In 1914, the United States Congress formed the Federal Trade Commission primarily to achieve which goal in regulating business practices?

Difficulty: Easy

Correct Answer: Monitor unfair business practices that might lead to monopolies and harm consumers.

Explanation:


Introduction / Context:
The Federal Trade Commission, often abbreviated as the FTC, is a key regulatory body in the economic history of the United States. Established in 1914 during the Progressive Era, it reflects growing concern about monopolies, unfair competition and deceptive practices in the marketplace. Many competitive exams ask why Congress created the FTC, because this links economic policy, consumer protection and the broader reform movements of the early twentieth century.


Given Data / Assumptions:
- The year of creation, 1914, is provided in the question.
- The body being discussed is the Federal Trade Commission, not the Federal Reserve or other agencies.
- The options present different possible purposes: regulating unfair practices, creating a central bank, nationalising industry or promoting completely free trade.
- We assume a basic understanding that progressive reforms sought to regulate, not completely abandon, market systems.


Concept / Approach:
The core idea behind the FTC was to prevent unfair methods of competition and protect both smaller businesses and consumers from powerful corporations. Unlike a central bank, which manages money and credit, the FTC focuses on trade practices such as false advertising, price discrimination and attempts to create monopolies. Therefore, when choosing the correct option, we look for the description that emphasises monitoring and controlling unfair business behaviour rather than managing currency, owning industries or removing all trade barriers.


Step-by-Step Solution:
Step 1: Identify the agency correctly as the Federal Trade Commission, linked to trade and business practices.Step 2: Recall that the Progressive Era reforms targeted trusts, monopolies and deceptive practices in commerce.Step 3: Compare the options and note that only one mentions monitoring unfair business practices that might lead to monopolies.Step 4: Eliminate the option about a central bank, which refers instead to the Federal Reserve System created in 1913.Step 5: Eliminate options about nationalising industries or removing all tariffs, because these were not the goals of the FTC.Step 6: Select the option that best reflects regulation of unfair competition and protection of consumers.
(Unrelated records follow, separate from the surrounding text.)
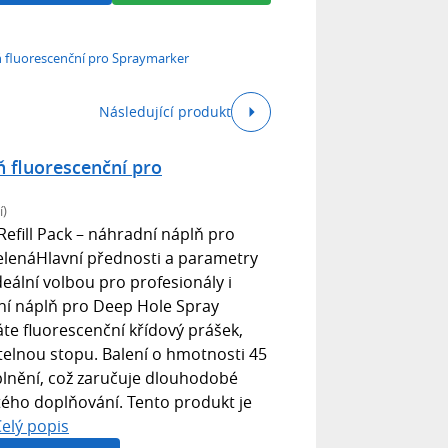
ň fluorescenční pro Spraymarker
Následující produkt
ň fluorescenční pro
í)
efill Pack – náhradní náplň pro
elenáHlavní přednosti a parametry
deální volbou pro profesionály i
itní náplň pro Deep Hole Spray
áte fluorescenční křídový prášek,
ditelnou stopu. Balení o hmotnosti 45
plnění, což zaručuje dlouhodobé
tého doplňování. Tento produkt je
elý popis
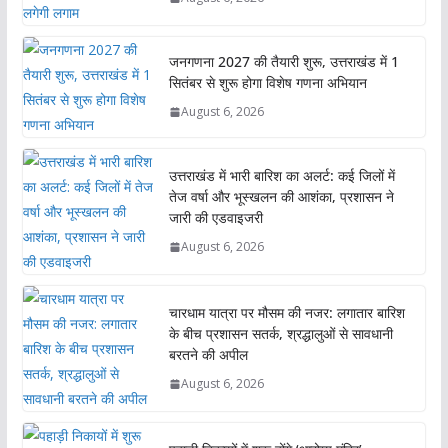
जनगणना 2027 की तैयारी शुरू, उत्तराखंड में 1
सितंबर से शुरू होगा विशेष गणना अभियान
August 6, 2026
उत्तराखंड में भारी बारिश का अलर्ट: कई जिलों में
तेज वर्षा और भूस्खलन की आशंका, प्रशासन ने
जारी की एडवाइजरी
August 6, 2026
चारधाम यात्रा पर मौसम की नजर: लगातार बारिश
के बीच प्रशासन सतर्क, श्रद्धालुओं से सावधानी
बरतने की अपील
August 6, 2026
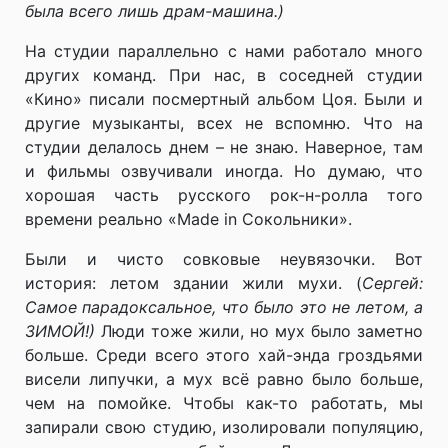
была всего лишь драм-машина.)
На студии параллельно с нами работало много
других команд. При нас, в соседней студии
«Кино» писали посмертный альбом Цоя. Были и
другие музыканты, всех не вспомню. Что на
студии делалось днем – не знаю. Наверное, там
и фильмы озвучивали иногда. Но думаю, что
хорошая часть русского рок-н-ролла того
времени реально «Made in Сокольники».
Были и чисто совковые неувязочки. Вот
история: летом здании жили мухи. (
Сергей:
Самое парадоксальное, что было это не летом, а
ЗИМОЙ!)
Люди тоже жили, но мух было заметно
больше. Среди всего этого хай-энда гроздьями
висели липучки, а мух всё равно было больше,
чем на помойке. Чтобы как-то работать, мы
запирали свою студию, изолировали популяцию,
Verification / Alternative check:
As an alternative check, think of examples of FTC activity. The commission has pursued actions against false advertising, anti competitive mergers and price fixing. All these involve monitoring unfair practices and preventing monopolistic control. It does not set interest rates, print money, own factories or negotiate free trade agreements. This real world pattern of activity confirms that the purpose described in the correct option fits the historical role of the Federal Trade Commission.


Why Other Options Are Wrong:
Option B is wrong because creating a central bank to control the money supply was the mission of the Federal Reserve, not the FTC. Option C is incorrect since the United States did not nationalise all major industries; the Progressive movement favoured regulation rather than total state ownership. Option D is also wrong because the country continued to use tariffs and trade policies, and the FTC was not set up to remove all barriers to international trade.


Common Pitfalls:
Students sometimes confuse different agencies created around the same time, such as mixing up the Federal Reserve and the Federal Trade Commission simply because both include the word federal. Another mistake is to assume that all reform era changes were extremely radical, such as full nationalisation or complete free trade, whereas most reforms focused on balancing private enterprise with public oversight.


Final Answer:
Congress formed the Federal Trade Commission in 1914 primarily to monitor unfair business practices that might lead to monopolies and harm consumers.